[Start of Attachment]
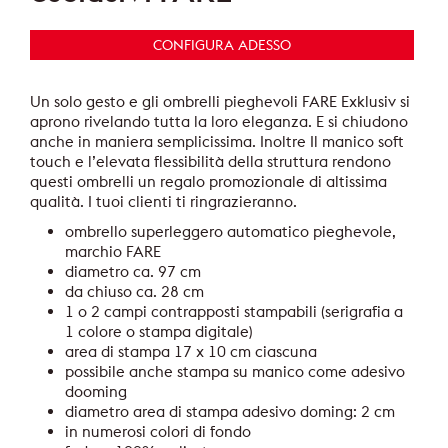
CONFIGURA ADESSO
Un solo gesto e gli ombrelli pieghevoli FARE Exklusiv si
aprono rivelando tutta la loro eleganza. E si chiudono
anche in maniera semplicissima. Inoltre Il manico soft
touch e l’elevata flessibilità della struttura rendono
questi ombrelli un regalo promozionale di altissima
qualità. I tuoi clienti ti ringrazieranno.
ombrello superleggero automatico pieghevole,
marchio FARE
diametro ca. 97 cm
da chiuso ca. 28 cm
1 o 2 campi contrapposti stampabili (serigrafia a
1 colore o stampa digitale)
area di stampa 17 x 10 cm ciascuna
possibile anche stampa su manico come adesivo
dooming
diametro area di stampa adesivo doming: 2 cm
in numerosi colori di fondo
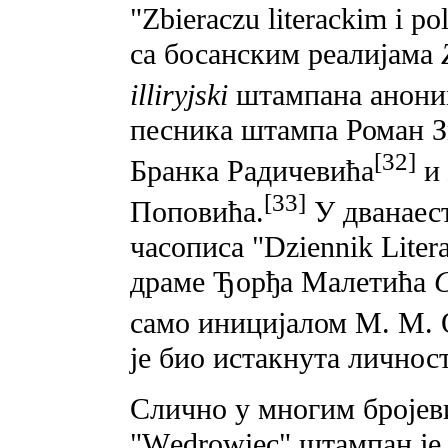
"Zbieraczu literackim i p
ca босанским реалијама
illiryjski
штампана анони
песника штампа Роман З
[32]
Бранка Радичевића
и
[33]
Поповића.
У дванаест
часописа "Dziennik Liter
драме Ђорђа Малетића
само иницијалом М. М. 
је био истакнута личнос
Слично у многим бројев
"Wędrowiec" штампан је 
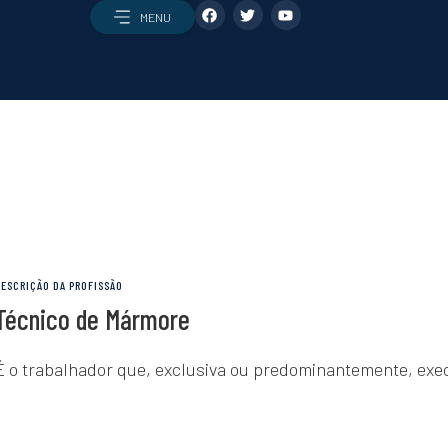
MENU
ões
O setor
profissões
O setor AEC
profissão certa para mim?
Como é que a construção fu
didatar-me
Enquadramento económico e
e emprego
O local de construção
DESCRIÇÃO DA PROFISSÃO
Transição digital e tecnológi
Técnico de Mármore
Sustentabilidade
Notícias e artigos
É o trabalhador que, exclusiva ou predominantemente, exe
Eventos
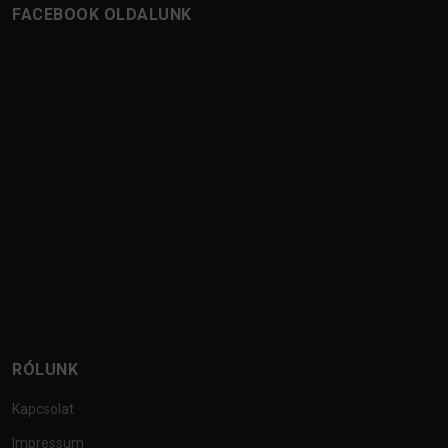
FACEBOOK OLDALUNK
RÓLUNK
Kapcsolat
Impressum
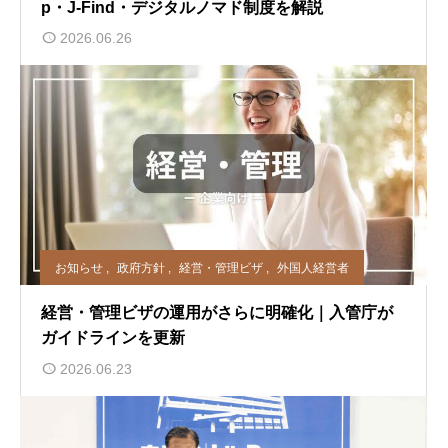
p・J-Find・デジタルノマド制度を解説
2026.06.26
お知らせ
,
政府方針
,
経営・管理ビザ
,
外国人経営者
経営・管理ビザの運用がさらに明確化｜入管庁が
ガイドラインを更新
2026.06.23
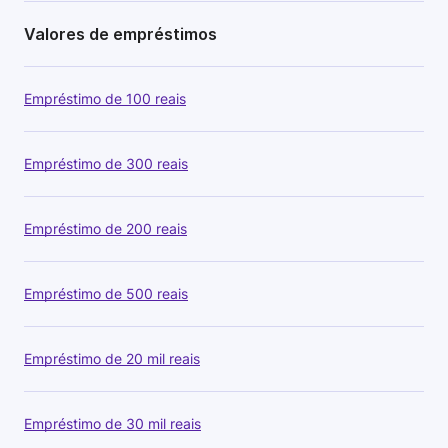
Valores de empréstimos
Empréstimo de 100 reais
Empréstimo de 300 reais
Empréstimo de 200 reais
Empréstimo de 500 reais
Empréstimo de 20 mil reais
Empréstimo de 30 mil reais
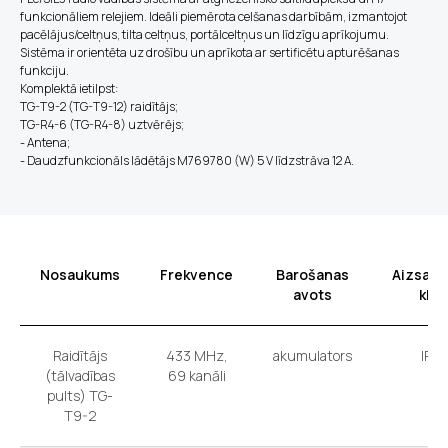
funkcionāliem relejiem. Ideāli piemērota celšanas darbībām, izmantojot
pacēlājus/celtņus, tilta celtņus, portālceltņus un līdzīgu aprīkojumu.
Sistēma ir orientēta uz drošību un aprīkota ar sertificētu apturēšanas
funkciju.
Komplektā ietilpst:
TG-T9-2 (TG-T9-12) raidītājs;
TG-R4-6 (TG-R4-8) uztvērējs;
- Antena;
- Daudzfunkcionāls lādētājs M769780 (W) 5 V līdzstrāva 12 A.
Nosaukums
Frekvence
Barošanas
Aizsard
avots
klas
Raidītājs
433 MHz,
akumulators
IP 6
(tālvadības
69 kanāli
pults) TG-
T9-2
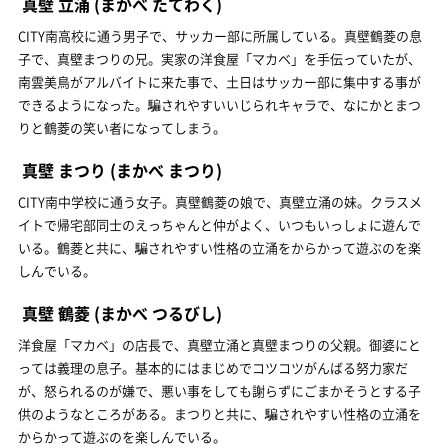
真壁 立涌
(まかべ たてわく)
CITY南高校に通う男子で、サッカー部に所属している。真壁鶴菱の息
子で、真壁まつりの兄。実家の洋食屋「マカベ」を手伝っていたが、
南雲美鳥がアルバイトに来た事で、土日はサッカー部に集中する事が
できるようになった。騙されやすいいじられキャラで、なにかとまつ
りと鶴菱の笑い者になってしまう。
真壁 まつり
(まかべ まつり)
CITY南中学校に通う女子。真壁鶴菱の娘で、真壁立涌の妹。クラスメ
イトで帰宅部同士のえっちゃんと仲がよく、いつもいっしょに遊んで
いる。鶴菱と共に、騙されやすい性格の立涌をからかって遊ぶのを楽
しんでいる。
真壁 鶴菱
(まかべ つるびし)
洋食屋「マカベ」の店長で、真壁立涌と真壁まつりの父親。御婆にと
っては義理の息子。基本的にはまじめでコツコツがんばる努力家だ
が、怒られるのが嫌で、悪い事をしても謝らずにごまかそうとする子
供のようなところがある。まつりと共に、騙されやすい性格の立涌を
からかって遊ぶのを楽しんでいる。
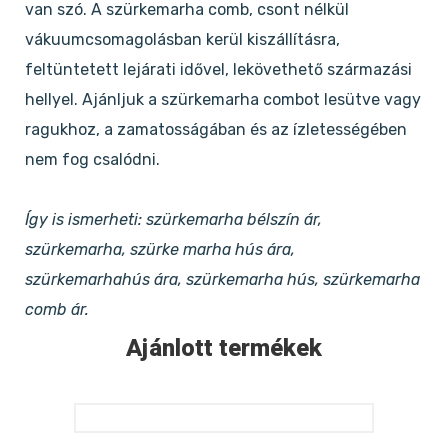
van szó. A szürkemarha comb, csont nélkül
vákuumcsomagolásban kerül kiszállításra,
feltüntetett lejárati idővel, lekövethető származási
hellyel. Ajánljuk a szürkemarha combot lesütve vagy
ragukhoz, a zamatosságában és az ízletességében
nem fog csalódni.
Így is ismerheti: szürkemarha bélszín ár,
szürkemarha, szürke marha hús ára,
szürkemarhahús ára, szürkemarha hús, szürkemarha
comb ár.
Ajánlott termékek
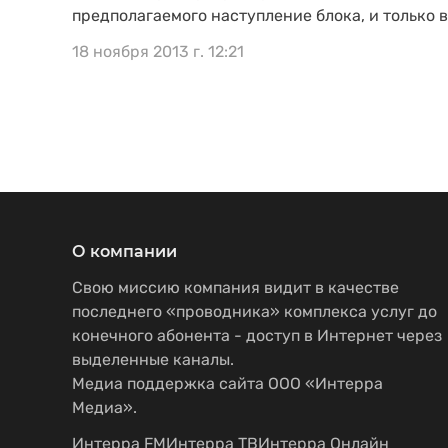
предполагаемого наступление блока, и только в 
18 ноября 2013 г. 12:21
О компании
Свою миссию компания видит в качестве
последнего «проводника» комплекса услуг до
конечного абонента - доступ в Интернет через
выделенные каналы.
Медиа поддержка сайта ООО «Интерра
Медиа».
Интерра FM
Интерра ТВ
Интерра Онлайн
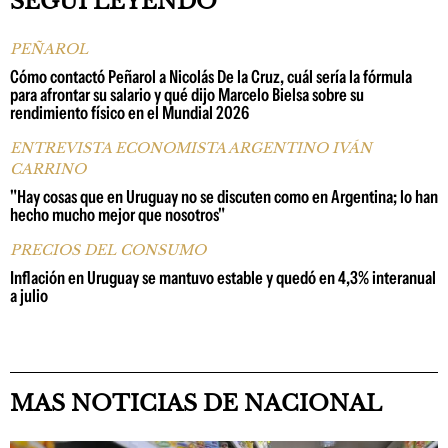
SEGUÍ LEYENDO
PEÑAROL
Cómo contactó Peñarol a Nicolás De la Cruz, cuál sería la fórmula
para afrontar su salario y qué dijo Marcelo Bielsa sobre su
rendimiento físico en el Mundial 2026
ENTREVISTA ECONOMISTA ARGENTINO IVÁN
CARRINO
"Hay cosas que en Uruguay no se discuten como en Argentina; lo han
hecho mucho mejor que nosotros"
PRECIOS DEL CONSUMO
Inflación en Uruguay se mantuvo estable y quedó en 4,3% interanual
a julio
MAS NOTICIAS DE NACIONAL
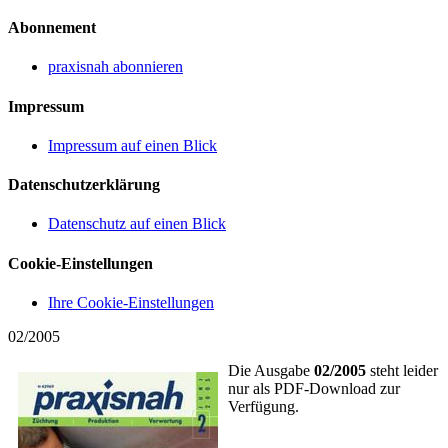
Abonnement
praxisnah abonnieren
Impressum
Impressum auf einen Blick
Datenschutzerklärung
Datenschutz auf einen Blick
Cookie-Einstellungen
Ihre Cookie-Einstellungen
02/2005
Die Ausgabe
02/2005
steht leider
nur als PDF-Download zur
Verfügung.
[End of Attachment]
The task:
Write the records above out again exactly, with no pictures in your copy.

Result of the exercise:
CONFIGURA ADESSO
Un solo gesto e gli ombrelli pieghevoli FARE Exklusiv si
aprono rivelando tutta la loro eleganza. E si chiudono
anche in maniera semplicissima. Inoltre Il manico soft
touch e l’elevata flessibilità della struttura rendono
questi ombrelli un regalo promozionale di altissima
qualità. I tuoi clienti ti ringrazieranno.
ombrello superleggero automatico pieghevole,
marchio FARE
diametro ca. 97 cm
da chiuso ca. 28 cm
1 o 2 campi contrapposti stampabili (serigrafia a
1 colore o stampa digitale)
area di stampa 17 x 10 cm ciascuna
possibile anche stampa su manico come adesivo
dooming
diametro area di stampa adesivo doming: 2 cm
in numerosi colori di fondo
"Zbieraczu literackim i p
ca босанским реалијама
illiryjski
штампана анони
песника штампа Роман З
[32]
Бранка Радичевића
и
[33]
Поповића.
У дванаест
часописа "Dziennik Liter
драме Ђорђа Малетића
само иницијалом М. М. 
је био истакнута личнос
Слично у многим бројев
"Wędrowiec" штампан је 
MENU
ões
O setor
profissões
O setor AEC
profissão certa para mim?
Como é que a construção fu
didatar-me
Enquadramento económico e
e emprego
O local de construção
DESCRIÇÃO DA PROFISSÃO
Transição digital e tecnológi
Técnico de Mármore
Sustentabilidade
Notícias e artigos
É o trabalhador que, exclusiva ou predominantemente, exe
Eventos
FACEBOOK OLDALUNK
RÓLUNK
Kapcsolat
Impressum
p・J-Find・デジタルノマド制度を解説
2026.06.26
お知らせ
,
政府方針
,
経営・管理ビザ
,
外国人経営者
経営・管理ビザの運用がさらに明確化｜入管庁が
ガイドラインを更新
2026.06.23
Valores de empréstimos
Empréstimo de 100 reais
Empréstimo de 300 reais
Empréstimo de 200 reais
Empréstimo de 500 reais
Empréstimo de 20 mil reais
Empréstimo de 30 mil reais
funkcionāliem relejiem. Ideāli piemērota celšanas darbībām, izmantojot
pacēlājus/celtņus, tilta celtņus, portālceltņus un līdzīgu aprīkojumu.
Sistēma ir orientēta uz drošību un aprīkota ar sertificētu apturēšanas
funkciju.
Komplektā ietilpst:
TG-T9-2 (TG-T9-12) raidītājs;
TG-R4-6 (TG-R4-8) uztvērējs;
- Antena;
- Daudzfunkcionāls lādētājs M769780 (W) 5 V līdzstrāva 12 A.
Nosaukums
Frekvence
Barošanas
Aizsard
avots
klas
Raidītājs
433 MHz,
akumulators
IP 6
(tālvadības
69 kanāli
pults) TG-
T9-2
真壁 立涌
(まかべ たてわく)
CITY南高校に通う男子で、サッカー部に所属している。真壁鶴菱の息
子で、真壁まつりの兄。実家の洋食屋「マカベ」を手伝っていたが、
南雲美鳥がアルバイトに来た事で、土日はサッカー部に集中する事が
できるようになった。騙されやすいいじられキャラで、なにかとまつ
りと鶴菱の笑い者になってしまう。
真壁 まつり
(まかべ まつり)
CITY南中学校に通う女子。真壁鶴菱の娘で、真壁立涌の妹。クラスメ
イトで帰宅部同士のえっちゃんと仲がよく、いつもいっしょに遊んで
いる。鶴菱と共に、騙されやすい性格の立涌をからかって遊ぶのを楽
しんでいる。
真壁 鶴菱
(まかべ つるびし)
洋食屋「マカベ」の店長で、真壁立涌と真壁まつりの父親。御婆にと
っては義理の息子。基本的にはまじめでコツコツがんばる努力家だ
が、怒られるのが嫌で、悪い事をしても謝らずにごまかそうとする子
供のようなところがある。まつりと共に、騙されやすい性格の立涌を
からかって遊ぶのを楽しんでいる。
van szó. A szürkemarha comb, csont nélkül
vákuumcsomagolásban kerül kiszállításra,
feltüntetett lejárati idővel, lekövethető származási
hellyel. Ajánljuk a szürkemarha combot lesütve vagy
ragukhoz, a zamatosságában és az ízletességében
nem fog csalódni.
Így is ismerheti: szürkemarha bélszín ár,
szürkemarha, szürke marha hús ára,
szürkemarhahús ára, szürkemarha hús, szürkemarha
comb ár.
Ajánlott termékek
предполагаемого наступление блока, и только в 
18 ноября 2013 г. 12:21
О компании
Свою миссию компания видит в качестве
последнего «проводника» комплекса услуг до
конечного абонента - доступ в Интернет через
выделенные каналы.
Медиа поддержка сайта ООО «Интерра
Медиа».
Интерра FM
Интерра ТВ
Интерра Онлайн
SEGUÍ LEYENDO
PEÑAROL
Cómo contactó Peñarol a Nicolás De la Cruz, cuál sería la fórmula
para afrontar su salario y qué dijo Marcelo Bielsa sobre su
rendimiento físico en el Mundial 2026
ENTREVISTA ECONOMISTA ARGENTINO IVÁN
CARRINO
"Hay cosas que en Uruguay no se discuten como en Argentina; lo han
hecho mucho mejor que nosotros"
PRECIOS DEL CONSUMO
Inflación en Uruguay se mantuvo estable y quedó en 4,3% interanual
a julio
MAS NOTICIAS DE NACIONAL
Abonnement
praxisnah abonnieren
Impressum
Impressum auf einen Blick
Datenschutzerklärung
Datenschutz auf einen Blick
Cookie-Einstellungen
Ihre Cookie-Einstellungen
02/2005
Die Ausgabe
02/2005
steht leider
nur als PDF-Download zur
Verfügung.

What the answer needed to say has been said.